The paid tour was definitely worth it and our guide, albeit a little uppity about Oxford, had great stories to tell of Oxford and gave us the inside scoop on things like heated rowing competitions between Oxford colleges and classroom experiences and so forth. Plus, there are Harry Potter attractions there, like the place where Professor McGonagall turned Draco into a ferret, and the room at Oxford that was used as the Divinity School.

Also, if you are a Harry Potter fan, or just a fan of delicious food, I highly recommend having lunch at Turf Tavern. It is one of the oldest pubs (but they all say that) in Oxford and a lot of the actors and crew from Harry Potter would eat there on breaks from shooting!

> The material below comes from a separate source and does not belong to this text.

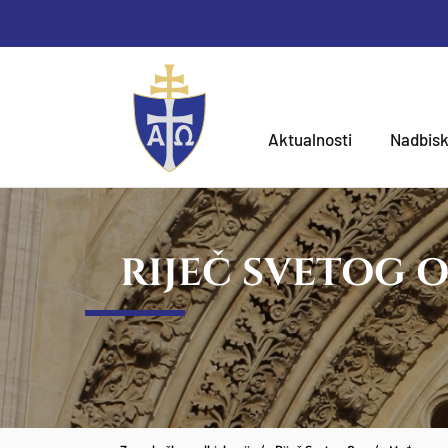
Aktualnosti
Nadbisk
RIJEČ SVETOG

I felt indirectly famous eating there.


3) Brighton

One Saturday we took a bus to Brighton, which was cheaper and could take us closer to the city center than a train. Brighton is such a cool little town! We stayed at the Brighton Surf Hotel, which was fantastic – the owner was so nice and helped us find things to do. We spent a whole weekend here.

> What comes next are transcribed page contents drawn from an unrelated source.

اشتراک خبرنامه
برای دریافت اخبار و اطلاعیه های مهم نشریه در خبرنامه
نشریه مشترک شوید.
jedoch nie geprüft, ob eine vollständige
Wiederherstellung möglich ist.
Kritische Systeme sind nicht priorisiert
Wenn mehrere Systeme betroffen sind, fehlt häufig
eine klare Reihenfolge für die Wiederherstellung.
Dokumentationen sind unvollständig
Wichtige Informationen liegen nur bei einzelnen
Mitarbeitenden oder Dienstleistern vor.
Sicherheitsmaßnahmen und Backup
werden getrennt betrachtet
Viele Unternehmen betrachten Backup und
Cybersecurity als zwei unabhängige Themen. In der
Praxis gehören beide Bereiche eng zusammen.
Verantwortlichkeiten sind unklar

The first day we went to Seaford (caught an express bus and just paid for round trip tickets on the bus) and began hiking the Seven Sisters. It was actually a little more difficult than I thought it would be because all the pictures online are of these grassy hills. My experience in the Rocky Mountains had me all cocky when truth is those are some steep grassy hills! Plus, it was incredibly windy, something I was not prepared for. So ladies, bring bobby pins, headbands, ponytail holders, whatever you have to do because my hair whipped my face more than a few times.

But the sights were incredible!! We hiked from Seaford through to Eastbourne and caught a bus back to Brighton (which our round trip tickets still covered). Our hike was about 14 miles total. There’s a little city we hit between Seaford and Eastbourne called Exceat. We decided not to turn around there and to just keep going. But Exceat has a good lunch place if you wanted to hike there and then back to Seaford. That was our original plan, but I’m glad we kept going because it just kept getting prettier.

The next day we spent in Brighton relaxing. We went to the beach. I use that term lightly because that was not my idea of a beach. It’s a pebble beach, which was awesome because who really loves to deal with sand? But it was freezing cold! I was bundled up all weekend and it was the last weekend of June. And I thought it would just be me, but the majority of people were in pants and long sleeves. It was really the wind that made it so cold.

We spent some time wandering the beach and the little shops. On the coast, they just finished constructing the world’s tallest moving observation tower. When Zach and I went, it was not quite finished so we didn’t get to use it, but it was still worth the short walk to go see!




We also checked out the Royal Pavilion, which looks very out of place architecturally in Brighton. I definitely did a double take when I first saw it, but it is beautiful and was built in the 1700s. Fun fact – Prince George (future King George IV) used it as a pleasure house for visiting his…companions. It was also used for more historical purposes, but that was the most interesting!

Also, the shops and graffiti in town (called The Lanes) were amazing! Zach fell in love with all the graffiti which rivaled Brick Lane’s graffiti in London.


Definitely worth checking out.

  • Geoff

    Did you check out Stonehenge while you were there? It’s a good day trip from London.